Schiaparelli, estilista de sucesso em Paris, transportou para a moda os conceitos e as esquisitices do surrealismo — ficou célebre seu chapéu em formato de sapato. O atual estilista da casa, o americano Daniel Roseberry retomou, em suas duas últimas coleções, a tradição da criadora da marca, tanto nas roupas quanto nos acessórios. A repercussão de seus desfiles deslanchou a proliferação de joias surrealistas que se vê agora. Formas surreais aparecem nas peças elaboradas pelo designer Prabal Gurung para a japonesa Tasaki, uma das maiores produtoras de pérolas cultivadas do mundo. Gurung, que nasceu em Singapura e foi criado no Nepal, desenvolve com talento uma inusitada parceria da comportada pérola com a transgressão surrealista — como no anel Danger, em que as esferas brancas são encimadas por “dentinhos” pontiagudos imitando uma planta carnívora.
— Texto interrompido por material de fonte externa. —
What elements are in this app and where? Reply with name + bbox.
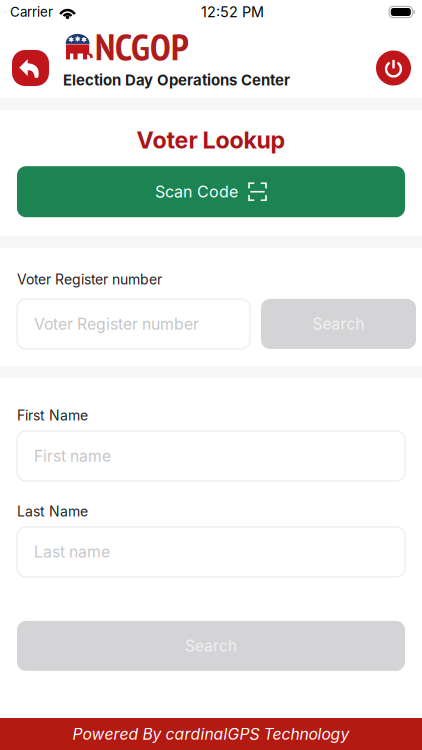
- staticText: Search: [185, 637, 237, 655]
- staticText: First name: [34, 446, 111, 465]
- button[interactable]: Search: [17, 621, 405, 671]
- button[interactable]: Search: [261, 299, 416, 349]
- staticText: Voter Register number: [34, 314, 199, 333]
- staticText: Election Day Operations Center: [63, 71, 290, 89]
- button[interactable]: Back: [6, 44, 55, 92]
- staticText: Last name: [34, 542, 110, 561]
- staticText: Scan Code: [155, 182, 238, 202]
- staticText: Powered By cardinalGPS Technology: [72, 724, 350, 744]
- staticText: NCGOP: [95, 22, 189, 71]
- button[interactable]: Log out: [370, 44, 417, 92]
- staticText: Voter Register number: [17, 271, 162, 288]
- staticText: Last Name: [17, 503, 88, 520]
- button[interactable]: Scan Code: [17, 166, 405, 217]
- staticText: First Name: [17, 407, 88, 424]
- staticText: Search: [312, 315, 364, 333]
- staticText: 12:52 PM: [201, 3, 264, 21]
- staticText: Voter Lookup: [136, 126, 286, 154]
- staticText: Carrier: [10, 4, 53, 20]
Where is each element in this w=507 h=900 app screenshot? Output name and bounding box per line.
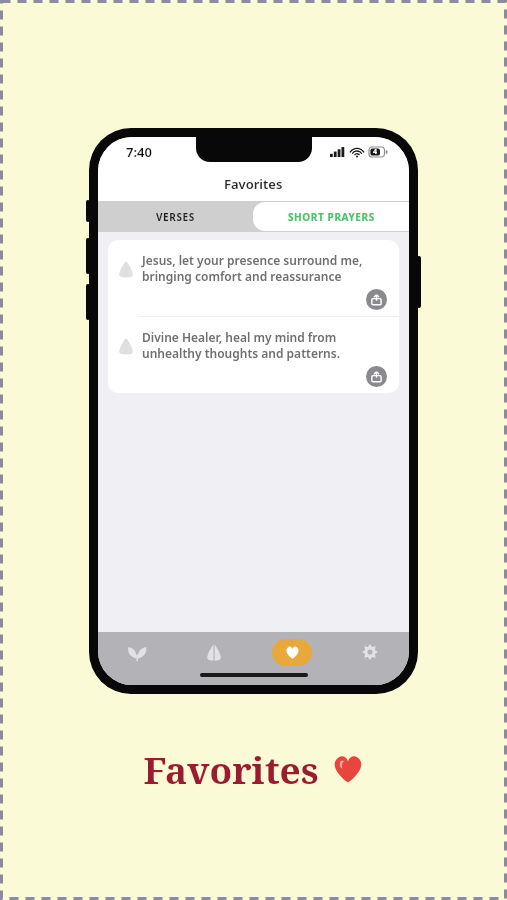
button[interactable]: Share xyxy=(366,366,387,387)
button[interactable]: Settings xyxy=(331,632,409,672)
button[interactable]: Share xyxy=(366,289,387,310)
button[interactable]: SHORT PRAYERS xyxy=(253,202,409,231)
button[interactable]: VERSES xyxy=(98,201,253,232)
staticText: VERSES xyxy=(156,210,195,224)
staticText: SHORT PRAYERS xyxy=(288,210,375,224)
staticText: 4 xyxy=(373,147,378,157)
staticText: Divine Healer, heal my mind from unhealt… xyxy=(142,329,387,362)
button[interactable]: Divine Healer, heal my mind from unhealt… xyxy=(108,317,399,393)
staticText: Jesus, let your presence surround me, br… xyxy=(142,252,387,285)
staticText: Favorites xyxy=(143,744,319,794)
button[interactable]: Jesus, let your presence surround me, br… xyxy=(108,240,399,316)
staticText: 7:40 xyxy=(126,143,152,161)
button[interactable]: Prayers xyxy=(175,632,253,672)
button[interactable]: Growth xyxy=(98,632,175,672)
button[interactable]: Favorites xyxy=(253,632,331,672)
staticText: Favorites xyxy=(224,175,283,193)
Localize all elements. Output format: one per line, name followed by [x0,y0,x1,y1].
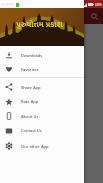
button[interactable]: About Us [0,109,84,123]
staticText: Our other App [21,144,49,149]
staticText: Share App [21,85,41,90]
button[interactable]: Contact Us [0,123,84,138]
staticText: 5:12 PM [1,2,14,7]
button[interactable]: Our other App [0,138,84,154]
button[interactable]: Share App [0,80,84,94]
staticText: Downloads [21,53,43,58]
staticText: પુરુષોત્તમ પ્રકાશ [16,18,63,31]
staticText: Contact Us [21,128,42,133]
button[interactable]: Downloads [0,48,84,62]
button[interactable]: Rate App [0,94,84,109]
staticText: Favorites [21,67,39,72]
button[interactable]: Search [91,13,98,20]
staticText: 68% [95,2,102,7]
staticText: About Us [21,114,39,119]
staticText: Rate App [21,99,39,104]
button[interactable]: Favorites [0,62,84,76]
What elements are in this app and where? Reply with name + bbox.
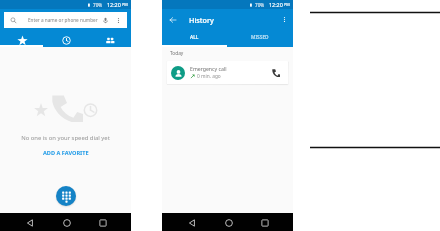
staticText: 12:20 <box>107 1 121 8</box>
button[interactable]: Recents <box>43 28 87 47</box>
staticText: 0 min. ago <box>197 73 221 80</box>
button[interactable]: Speed dial <box>0 28 43 47</box>
button[interactable]: Home <box>56 213 76 231</box>
button[interactable]: Call back <box>267 64 285 82</box>
button[interactable]: Enter a name or phone number <box>4 12 127 28</box>
staticText: 70% <box>255 2 265 8</box>
staticText: 70% <box>93 2 103 8</box>
button[interactable]: ALL <box>162 30 227 47</box>
button[interactable]: Back <box>181 213 201 231</box>
staticText: ALL <box>190 34 199 41</box>
button[interactable]: Back <box>19 213 39 231</box>
staticText: No one is on your speed dial yet <box>21 134 110 142</box>
staticText: ADD A FAVORITE <box>43 149 89 157</box>
button[interactable]: Navigate up <box>162 9 184 30</box>
staticText: History <box>189 15 214 25</box>
button[interactable]: Emergency call <box>167 61 288 84</box>
staticText: PM <box>122 2 128 7</box>
button[interactable]: MISSED <box>227 30 293 47</box>
staticText: 12:20 <box>269 1 283 8</box>
staticText: Today <box>170 50 184 57</box>
button[interactable]: Home <box>218 213 238 231</box>
button[interactable]: Recent apps <box>92 213 112 231</box>
staticText: Emergency call <box>190 65 227 72</box>
staticText: MISSED <box>251 34 269 41</box>
button[interactable]: Open dialpad <box>56 186 76 206</box>
button[interactable]: ADD A FAVORITE <box>39 147 93 159</box>
button[interactable]: More options <box>275 9 293 30</box>
staticText: PM <box>284 2 290 7</box>
button[interactable]: Contacts <box>87 28 131 47</box>
staticText: Enter a name or phone number <box>28 17 98 23</box>
button[interactable]: Recent apps <box>254 213 274 231</box>
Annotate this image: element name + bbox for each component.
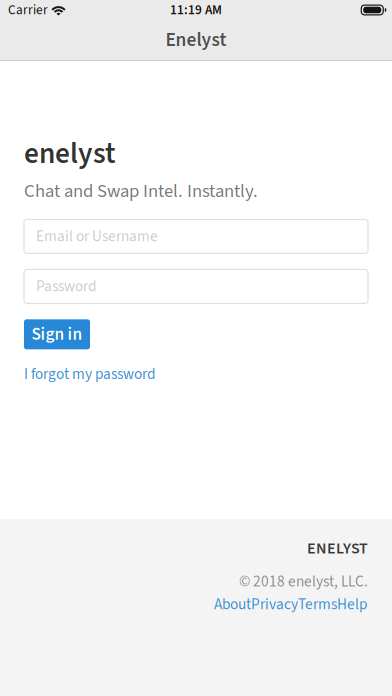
button[interactable]: Help bbox=[337, 594, 368, 615]
staticText: I forgot my password bbox=[24, 363, 156, 385]
staticText: Terms bbox=[298, 594, 337, 615]
staticText: About bbox=[214, 594, 251, 615]
staticText: Help bbox=[337, 594, 368, 615]
staticText: 11:19 AM bbox=[170, 0, 222, 20]
staticText: Sign in bbox=[32, 322, 82, 347]
staticText: Email or Username bbox=[36, 225, 158, 247]
staticText: enelyst bbox=[24, 133, 116, 175]
staticText: Carrier bbox=[8, 0, 48, 20]
button[interactable]: About bbox=[214, 594, 251, 615]
staticText: Enelyst bbox=[166, 26, 226, 54]
button[interactable]: Terms bbox=[298, 594, 337, 615]
staticText: Chat and Swap Intel. Instantly. bbox=[24, 178, 258, 204]
staticText: Password bbox=[36, 275, 97, 297]
staticText: © 2018 enelyst, LLC. bbox=[239, 571, 368, 593]
staticText: ENELYST bbox=[307, 537, 368, 560]
button[interactable]: Sign in bbox=[24, 319, 90, 349]
button[interactable]: Email or Username bbox=[24, 219, 368, 253]
button[interactable]: I forgot my password bbox=[24, 363, 156, 385]
button[interactable]: Privacy bbox=[251, 594, 298, 615]
button[interactable]: Password bbox=[24, 269, 368, 303]
staticText: Privacy bbox=[251, 594, 298, 615]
Até a austríaca Swarovski, rainha das semijoias ultrabrilhantes, lançou neste ano a coleção Surreal Dream, com gargantilhas, pulseiras e outros acessórios no formato de olhos entristecidos por uma lágrima de cristal. “São peças alternativas para a mulher que não se adapta ao aspecto mais clássico da joalheria”, diz a consultora de estilo Tathiana Santos, professora do Centro Universitário Belas Artes, em São Paulo.
A aplicação de conceitos do surrealismo em brincos, pulseiras e adornos em geral foi parte integrante dos primórdios do movimento. Além das criações elaboradas pela italiana Schiaparelli, artistas como Dalí e o fotógrafo Man Ray (1890-1976) se aventuraram na elaboração de ornamentos como broches na forma de lábios cravejados de rubis e dentes de pérola e brincos enormes. A reedição da sociedade entre o surreal e o design agora é produto de uma época em que os indivíduos buscam maneiras de se diferenciar uns dos outros. “Nosso tempo favorece tudo que é alternativo e diverso. Há uma celebração da subjetividade e um grande desejo de ser único, justamente a porta de entrada para as referências surrealistas”, diz João Braga, professor de história da moda da Fundação Armando Alvares Penteado (Faap). Sem falar na atração que o uso de uma joia incomum exerce nas pessoas que vivem para postar fotos nas redes sociais. Nesse universo, surrealismo na forma de brincos é curtida na certa.